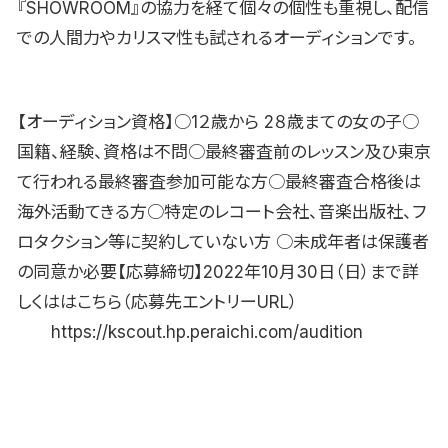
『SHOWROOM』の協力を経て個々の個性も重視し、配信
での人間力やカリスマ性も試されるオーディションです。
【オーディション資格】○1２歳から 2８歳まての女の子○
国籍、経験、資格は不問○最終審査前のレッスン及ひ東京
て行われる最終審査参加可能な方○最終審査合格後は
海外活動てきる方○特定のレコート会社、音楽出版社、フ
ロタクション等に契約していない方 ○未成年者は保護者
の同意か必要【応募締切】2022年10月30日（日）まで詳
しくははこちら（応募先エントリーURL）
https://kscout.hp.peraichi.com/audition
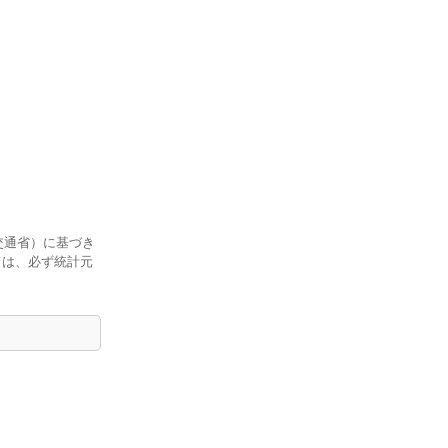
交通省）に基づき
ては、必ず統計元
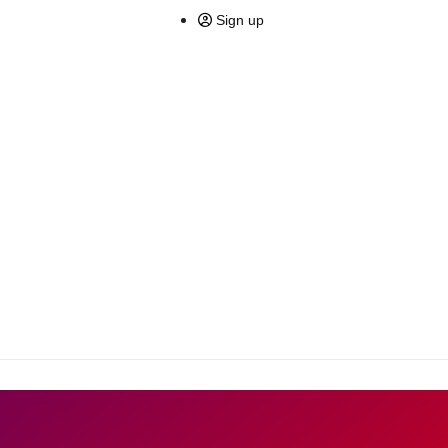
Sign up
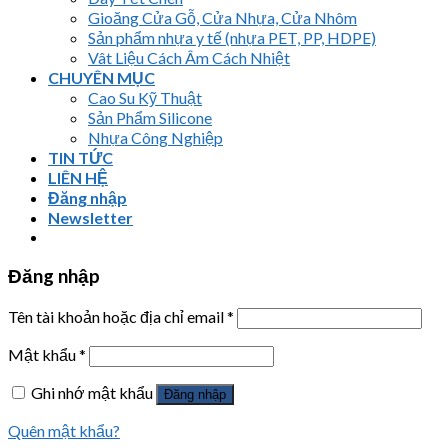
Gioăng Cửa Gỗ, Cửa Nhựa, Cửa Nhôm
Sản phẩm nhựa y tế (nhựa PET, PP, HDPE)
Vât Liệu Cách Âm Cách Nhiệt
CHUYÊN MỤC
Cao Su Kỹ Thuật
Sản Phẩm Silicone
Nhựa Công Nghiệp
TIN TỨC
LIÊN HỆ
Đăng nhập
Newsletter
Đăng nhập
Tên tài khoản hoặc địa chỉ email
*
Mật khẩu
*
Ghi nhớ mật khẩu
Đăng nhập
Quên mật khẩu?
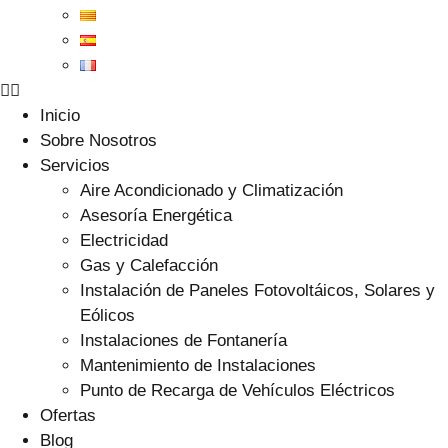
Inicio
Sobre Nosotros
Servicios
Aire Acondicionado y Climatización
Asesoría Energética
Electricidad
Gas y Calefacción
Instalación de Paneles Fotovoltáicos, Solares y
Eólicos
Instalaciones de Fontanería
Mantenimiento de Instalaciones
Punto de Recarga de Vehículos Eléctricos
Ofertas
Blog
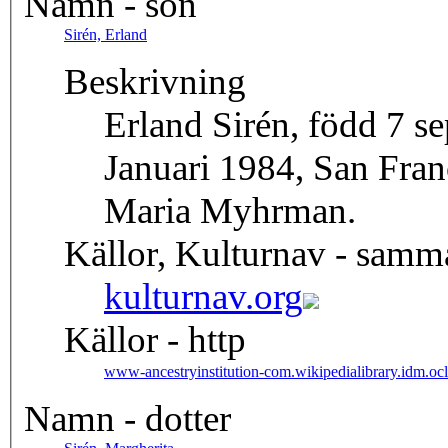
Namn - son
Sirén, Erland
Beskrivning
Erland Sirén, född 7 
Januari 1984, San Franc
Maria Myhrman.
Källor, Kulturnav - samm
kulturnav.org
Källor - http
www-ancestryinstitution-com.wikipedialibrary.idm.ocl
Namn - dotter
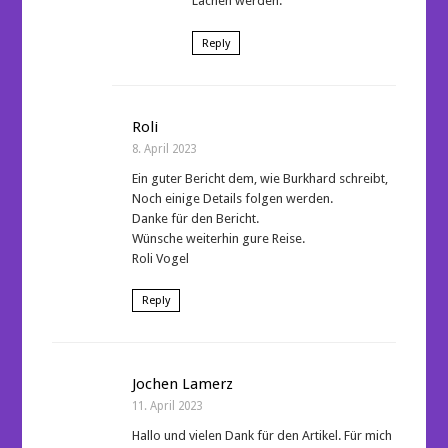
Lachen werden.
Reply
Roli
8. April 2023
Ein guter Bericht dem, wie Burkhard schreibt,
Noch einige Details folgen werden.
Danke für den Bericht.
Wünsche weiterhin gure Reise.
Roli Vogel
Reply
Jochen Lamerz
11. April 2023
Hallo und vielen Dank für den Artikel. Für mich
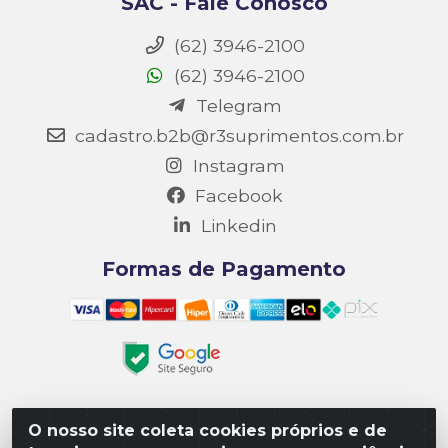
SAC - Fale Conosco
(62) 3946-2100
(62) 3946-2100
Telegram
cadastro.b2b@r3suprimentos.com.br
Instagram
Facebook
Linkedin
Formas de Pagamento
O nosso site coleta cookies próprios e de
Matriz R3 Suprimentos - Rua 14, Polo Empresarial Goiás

::::

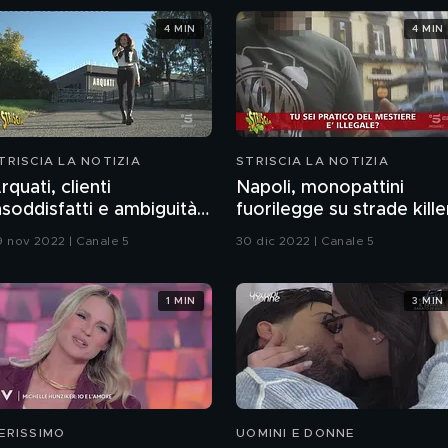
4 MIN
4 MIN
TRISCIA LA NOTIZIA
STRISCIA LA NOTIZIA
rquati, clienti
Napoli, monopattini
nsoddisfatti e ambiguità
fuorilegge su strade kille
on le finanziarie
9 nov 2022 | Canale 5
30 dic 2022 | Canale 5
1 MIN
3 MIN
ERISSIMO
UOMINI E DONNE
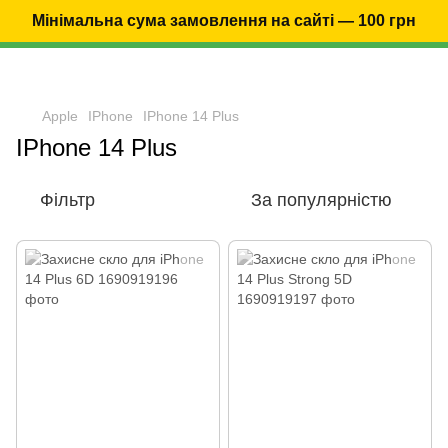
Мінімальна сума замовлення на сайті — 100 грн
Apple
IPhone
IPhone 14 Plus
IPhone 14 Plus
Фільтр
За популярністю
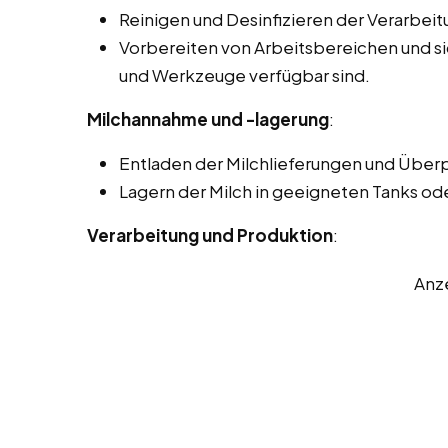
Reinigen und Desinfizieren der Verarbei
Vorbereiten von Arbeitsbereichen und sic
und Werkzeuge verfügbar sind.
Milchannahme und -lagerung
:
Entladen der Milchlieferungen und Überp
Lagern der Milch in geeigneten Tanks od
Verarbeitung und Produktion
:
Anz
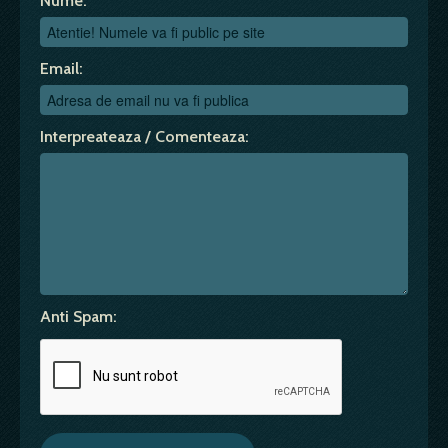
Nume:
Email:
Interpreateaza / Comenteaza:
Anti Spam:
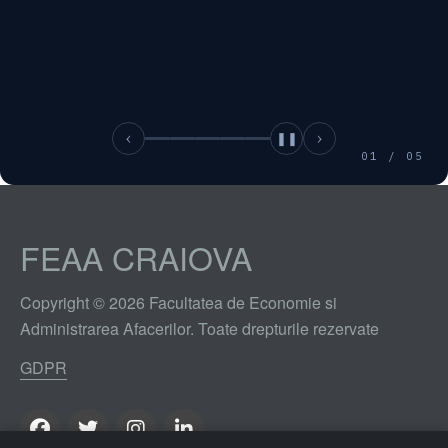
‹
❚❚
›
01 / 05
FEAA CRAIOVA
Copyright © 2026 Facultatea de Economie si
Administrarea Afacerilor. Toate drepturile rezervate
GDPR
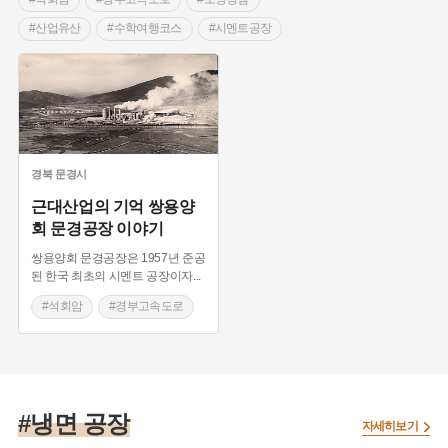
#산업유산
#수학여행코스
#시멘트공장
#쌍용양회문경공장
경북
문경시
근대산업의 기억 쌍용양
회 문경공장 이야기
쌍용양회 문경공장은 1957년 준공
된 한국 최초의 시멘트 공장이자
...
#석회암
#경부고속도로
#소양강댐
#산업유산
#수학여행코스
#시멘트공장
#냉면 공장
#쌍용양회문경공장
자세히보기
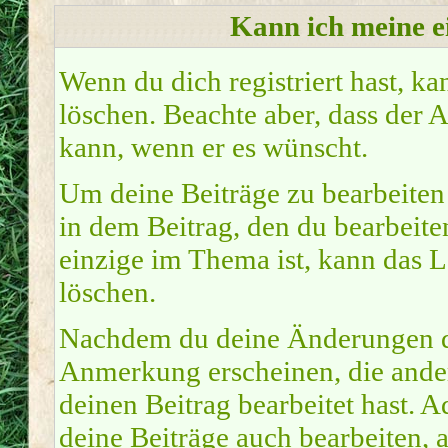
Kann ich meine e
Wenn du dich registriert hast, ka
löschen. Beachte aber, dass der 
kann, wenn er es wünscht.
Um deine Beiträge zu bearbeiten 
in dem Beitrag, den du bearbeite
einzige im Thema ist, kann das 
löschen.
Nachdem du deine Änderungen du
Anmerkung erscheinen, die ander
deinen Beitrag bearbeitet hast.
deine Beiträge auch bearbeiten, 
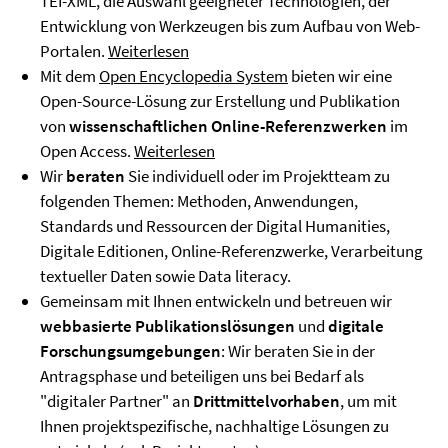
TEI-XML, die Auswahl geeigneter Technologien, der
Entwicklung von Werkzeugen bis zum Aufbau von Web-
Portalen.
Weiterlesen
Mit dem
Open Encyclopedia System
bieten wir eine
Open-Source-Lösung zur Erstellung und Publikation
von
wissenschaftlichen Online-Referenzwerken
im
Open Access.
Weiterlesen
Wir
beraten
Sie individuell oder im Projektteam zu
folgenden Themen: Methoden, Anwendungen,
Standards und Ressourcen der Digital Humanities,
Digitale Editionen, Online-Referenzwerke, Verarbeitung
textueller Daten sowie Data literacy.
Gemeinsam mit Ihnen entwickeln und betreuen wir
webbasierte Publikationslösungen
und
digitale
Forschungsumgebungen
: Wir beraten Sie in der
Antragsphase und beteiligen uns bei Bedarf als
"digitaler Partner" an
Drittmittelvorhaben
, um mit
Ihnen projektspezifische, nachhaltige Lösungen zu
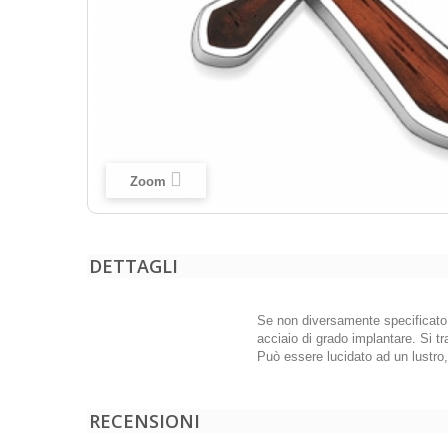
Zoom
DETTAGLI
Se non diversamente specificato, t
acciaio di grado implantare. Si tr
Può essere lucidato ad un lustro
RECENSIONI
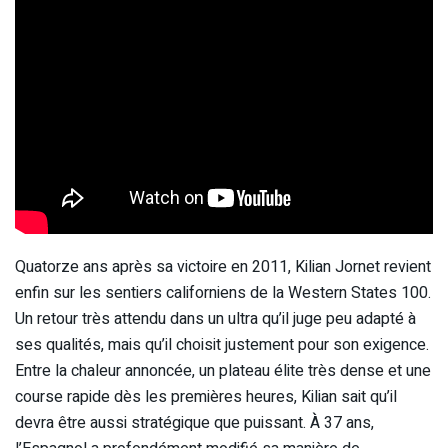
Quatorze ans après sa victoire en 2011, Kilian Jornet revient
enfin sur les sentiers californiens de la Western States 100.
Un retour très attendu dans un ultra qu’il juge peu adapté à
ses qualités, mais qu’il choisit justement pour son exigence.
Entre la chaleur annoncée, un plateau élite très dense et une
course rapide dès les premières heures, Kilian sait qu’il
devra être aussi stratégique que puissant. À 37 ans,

::::

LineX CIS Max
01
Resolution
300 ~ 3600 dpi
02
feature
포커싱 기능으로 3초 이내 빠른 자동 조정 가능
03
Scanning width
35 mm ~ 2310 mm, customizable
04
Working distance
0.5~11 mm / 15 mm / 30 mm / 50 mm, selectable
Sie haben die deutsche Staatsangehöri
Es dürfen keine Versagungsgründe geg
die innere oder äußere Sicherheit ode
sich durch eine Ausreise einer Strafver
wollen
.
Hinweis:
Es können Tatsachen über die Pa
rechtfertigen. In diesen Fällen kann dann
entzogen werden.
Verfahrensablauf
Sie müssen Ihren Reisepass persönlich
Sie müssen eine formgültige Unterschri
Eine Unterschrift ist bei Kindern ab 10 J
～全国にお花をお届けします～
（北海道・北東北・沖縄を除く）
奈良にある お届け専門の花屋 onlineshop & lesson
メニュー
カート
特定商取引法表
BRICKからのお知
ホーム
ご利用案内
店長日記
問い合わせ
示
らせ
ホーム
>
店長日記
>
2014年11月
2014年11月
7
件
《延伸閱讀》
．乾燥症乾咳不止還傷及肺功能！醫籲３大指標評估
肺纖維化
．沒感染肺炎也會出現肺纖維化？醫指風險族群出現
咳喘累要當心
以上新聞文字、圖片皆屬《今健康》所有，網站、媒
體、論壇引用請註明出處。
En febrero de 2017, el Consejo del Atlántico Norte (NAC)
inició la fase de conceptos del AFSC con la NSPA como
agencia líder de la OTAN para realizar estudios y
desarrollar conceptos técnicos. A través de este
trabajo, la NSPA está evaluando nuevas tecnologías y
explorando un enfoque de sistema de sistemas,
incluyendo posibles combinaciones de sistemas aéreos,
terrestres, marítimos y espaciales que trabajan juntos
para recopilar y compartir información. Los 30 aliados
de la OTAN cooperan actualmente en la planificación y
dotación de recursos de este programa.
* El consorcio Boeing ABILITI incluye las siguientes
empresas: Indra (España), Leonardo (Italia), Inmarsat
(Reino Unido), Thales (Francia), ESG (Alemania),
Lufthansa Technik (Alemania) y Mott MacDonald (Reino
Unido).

::::

* _Instructions to follow_:
In the listing above, the lines from the one containing "die innere oder äußere Sicherheit ode" through the one containing "explorando un enfoque" must be set down exactly, with no other lines.

* _Finished exercise_:
die innere oder äußere Sicherheit ode
sich durch eine Ausreise einer Strafver
wollen
.
Hinweis:
Es können Tatsachen über die Pa
rechtfertigen. In diesen Fällen kann dann
entzogen werden.
Verfahrensablauf
Sie müssen Ihren Reisepass persönlich
Sie müssen eine formgültige Unterschri
Eine Unterschrift ist bei Kindern ab 10 J
～全国にお花をお届けします～
（北海道・北東北・沖縄を除く）
奈良にある お届け専門の花屋 onlineshop & lesson
メニュー
カート
特定商取引法表
BRICKからのお知
ホーム
ご利用案内
店長日記
問い合わせ
示
らせ
ホーム
>
店長日記
>
2014年11月
2014年11月
7
件
《延伸閱讀》
．乾燥症乾咳不止還傷及肺功能！醫籲３大指標評估
肺纖維化
．沒感染肺炎也會出現肺纖維化？醫指風險族群出現
咳喘累要當心
以上新聞文字、圖片皆屬《今健康》所有，網站、媒
體、論壇引用請註明出處。
En febrero de 2017, el Consejo del Atlántico Norte (NAC)
inició la fase de conceptos del AFSC con la NSPA como
agencia líder de la OTAN para realizar estudios y
desarrollar conceptos técnicos. A través de este
trabajo, la NSPA está evaluando nuevas tecnologías y
explorando un enfoque de sistema de sistemas,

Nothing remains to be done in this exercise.